Kyoshou: Die frühen Director-Jahre 2000-2005.
Mein Vokabeltrainer „Kyoshou“ wurde ab Mitte 2000 von Asymetrix Toolbook auf Macromedia Director portiert, mit dem Fokus auf Unicode-Darstellung.
Was ist der Kyoshou und was geschah vor dem Jahr 2000?
Mitte 1998 begann ich aus privatem Interesse einen Vokabeltrainer für Japanisch zu programmieren. Ein Freund steuerte die Grafik bei, und Ende 1998 wurde die Version 1 mit zig Funktionen veröffentlicht. Im Jahr 1999 erweiterte ich den Trainer noch um Suchfunktionen und Ausdruck auf Karteikarten, und dann ging es für mich ins Auslandsjahr nach Japan.
Machbarkeitscheck mit Director 6 Anfang 2000.

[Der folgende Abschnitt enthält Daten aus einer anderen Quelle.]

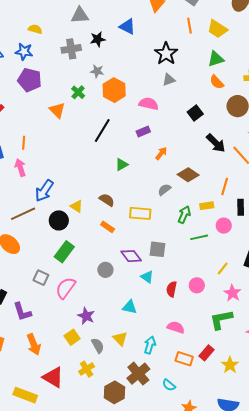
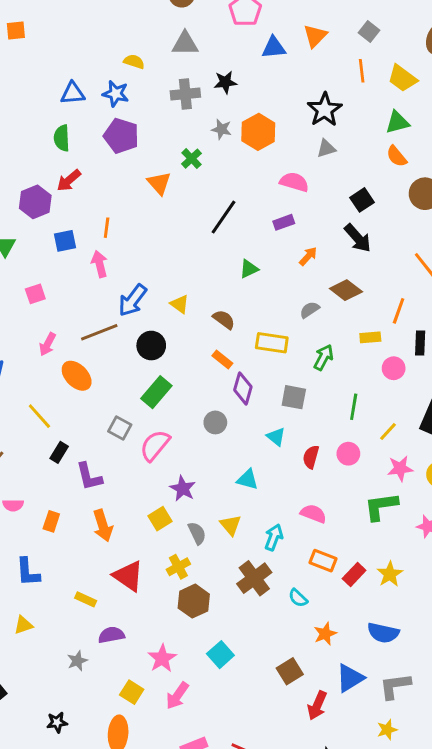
gray triangle: (80, 15) -> (185, 44), moved
blue triangle: (127, 27) -> (274, 48), moved, turned -36
orange hexagon: (114, 90) -> (258, 132), moved
black arrow: (216, 143) -> (358, 238), moved
yellow triangle: (77, 206) -> (180, 304), moved
green arrow: (184, 215) -> (324, 357), moved
green line: (199, 237) -> (354, 407), moved, turned -72
purple diamond: (131, 256) -> (243, 388), moved, turned 50
pink star: (232, 293) -> (400, 468), turned 30
red rectangle: (206, 353) -> (354, 575), moved
brown hexagon: (114, 392) -> (194, 601), moved
yellow rectangle: (25, 395) -> (86, 599), size x0.6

Wie in meinem Japan-Blog nachzulesen ist, hatte ich ab Januar 2000 ein Laptop zu Hause, auf dem auch der Macromedia Director in Version 6 installiert war. Zwar war zu dieser Zeit schon Director 7 verfügbar (und der legendäre Director 8 schon im Pre-Sales angekündigt), aber mehr hatte ich nicht. Das reichte mir aber anscheinend schon. In der Multimediabranche war es damals schon kein Geheimnis mehr, dass Director gegenüber Toolbook viele Vorteile hatte und diese wohl schnell ausbauen würde: Er war auf grafisch ansprechende Applikationen ausgerichtet, mit tollen Animationsfähigkeiten – und man konnte für Windows und Apple-Rechner entwickeln.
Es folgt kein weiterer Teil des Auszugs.